Dr Bollard said the Government had asked the Reserve Bank and the Treasury last week to draft a blueprint for a deposit guarantee scheme.
That paper was delivered on Friday night, as the Government and the bank began to receive calls from their Australian counterparts about a similar scheme, which Canberra unveiled on Sunday, the same day as Prime Minister Helen Clark announced New Zealand's plan at an election rally.
"Inevitably there was a little bit of co-ordination and some attempt to ensure our scheme lined up against theirs," Dr Bollard said.

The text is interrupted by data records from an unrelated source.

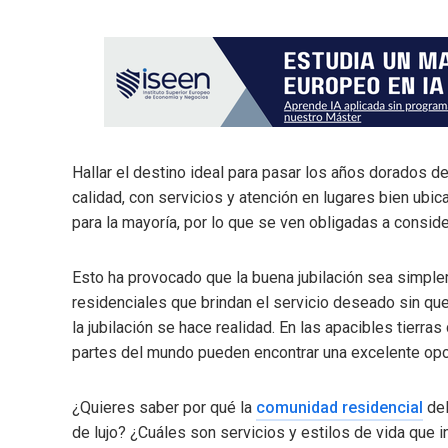
Hallar el destino ideal para pasar los años dorados d
calidad, con servicios y atención en lugares bien ubi
para la mayoría, por lo que se ven obligadas a consid
Esto ha provocado que la buena jubilación sea simpl
residenciales que brindan el servicio deseado sin qu
la jubilación se hace realidad. En las apacibles tierr
partes del mundo pueden encontrar una excelente opci
¿Quieres saber por qué la
comunidad residencial
del
de lujo? ¿Cuáles son servicios y estilos de vida que 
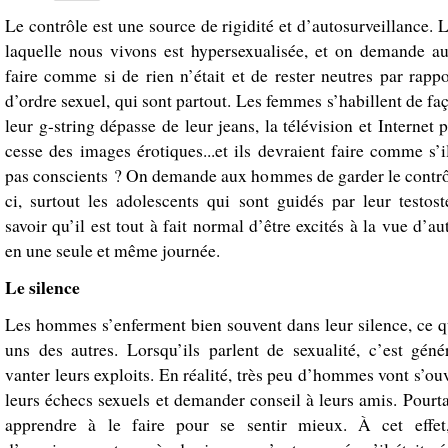
Le contrôle est une source de rigidité et d’autosurveillance. 
laquelle nous vivons est hypersexualisée, et on demande 
faire comme si de rien n’était et de rester neutres par rapp
d’ordre sexuel, qui sont partout. Les femmes s’habillent de faç
leur g-string dépasse de leur jeans, la télévision et Internet 
cesse des images érotiques...et ils devraient faire comme s’i
pas conscients ? On demande aux hommes de garder le contrô
ci, surtout les adolescents qui sont guidés par leur testost
savoir qu’il est tout à fait normal d’être excités à la vue d’au
en une seule et même journée.
Le silence
Les hommes s’enferment bien souvent dans leur silence, ce qu
uns des autres. Lorsqu’ils parlent de sexualité, c’est gén
vanter leurs exploits. En réalité, très peu d’hommes vont s’ouv
leurs échecs sexuels et demander conseil à leurs amis. Pourta
apprendre à le faire pour se sentir mieux. À cet effe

Before the announcement by Helen Clark on Sunday, there were fears that New Zealand customers would shift cash from local banks across the Tasman if Canberra was to introduce some kind of deposit protection and Wellington did not.
But once the decision was made to go ahead, Dr Bollard said, it was important it was done "early enough and big enough to stick".

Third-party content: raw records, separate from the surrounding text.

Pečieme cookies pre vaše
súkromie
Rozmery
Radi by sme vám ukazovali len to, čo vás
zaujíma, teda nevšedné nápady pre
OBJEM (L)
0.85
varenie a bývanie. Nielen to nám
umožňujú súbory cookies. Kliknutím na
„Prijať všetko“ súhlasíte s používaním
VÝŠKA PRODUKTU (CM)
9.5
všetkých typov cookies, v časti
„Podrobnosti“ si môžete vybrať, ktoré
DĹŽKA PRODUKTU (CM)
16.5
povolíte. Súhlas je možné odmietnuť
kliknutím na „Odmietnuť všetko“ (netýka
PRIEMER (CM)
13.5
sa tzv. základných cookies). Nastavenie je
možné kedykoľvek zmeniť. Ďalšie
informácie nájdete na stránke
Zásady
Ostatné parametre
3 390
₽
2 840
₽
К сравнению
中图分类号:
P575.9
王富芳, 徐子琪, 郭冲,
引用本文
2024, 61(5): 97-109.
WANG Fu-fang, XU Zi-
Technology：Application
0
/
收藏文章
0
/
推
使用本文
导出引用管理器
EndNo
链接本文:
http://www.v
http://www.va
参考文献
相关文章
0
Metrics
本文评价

He conceded that the swiftly drafted scheme would give rise to a number of potential problems including "boundary issues" concerning exactly what qualified as a deposit and would therefore be covered.
By last night ASB, Westpac, Kiwibank, ANZ-National, BNZ and Southland Building Society, which gained a banking licence only last week, said they would opt in to the scheme, as did ANZ-owned finance company UDC Finance.

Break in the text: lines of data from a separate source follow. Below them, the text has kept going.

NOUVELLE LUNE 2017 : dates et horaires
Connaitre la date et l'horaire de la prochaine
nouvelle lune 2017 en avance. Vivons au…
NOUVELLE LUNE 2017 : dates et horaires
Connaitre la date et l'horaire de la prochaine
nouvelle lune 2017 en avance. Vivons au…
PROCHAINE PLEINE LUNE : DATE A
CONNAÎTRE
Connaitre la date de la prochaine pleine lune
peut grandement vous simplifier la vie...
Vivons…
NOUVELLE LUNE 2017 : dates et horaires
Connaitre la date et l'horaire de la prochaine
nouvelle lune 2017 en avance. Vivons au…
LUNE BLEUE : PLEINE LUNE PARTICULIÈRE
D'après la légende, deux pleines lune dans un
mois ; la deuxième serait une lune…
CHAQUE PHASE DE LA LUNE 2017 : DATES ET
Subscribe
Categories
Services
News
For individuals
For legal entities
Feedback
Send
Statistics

While the big four Australian banks have professed their support for the scheme, the Herald understands there is some dissatisfaction that it will see them cross-subsidise smaller institutions, including finance companies and Kiwibank.
Under the scheme, banks will be charged a fee of 10 basis points on deposits of more than $5 billion.
"How much is Kiwibank's deposit figure?" said one major bank source. "$4.7 billion."
Australian media commentators have been more blunt, labelling the scheme a tax on the Australian banks "to bail out any smaller New Zealand finance companies that fail".
Until Sunday's announcements, New Zealand and Australia had been the only two countries in the OECD without some form of deposit insurance or guarantee.
The Reserve Bank's previous position was that such insurance or guarantees were counter-productive and created a "moral hazard" where the knowledge that the Government would clean up the mess should a bank fail encouraged risk-taking by institutions.
Critics of the Reserve Bank's previous stance argued that there was an implicit Government guarantee for the New Zealand Post-owned Kiwibank anyway and that the Government bailout of the Bank of New Zealand in 1990 - which cost $635 million - had also probably fuelled expectations that it would not allow any systemically important bank to fail.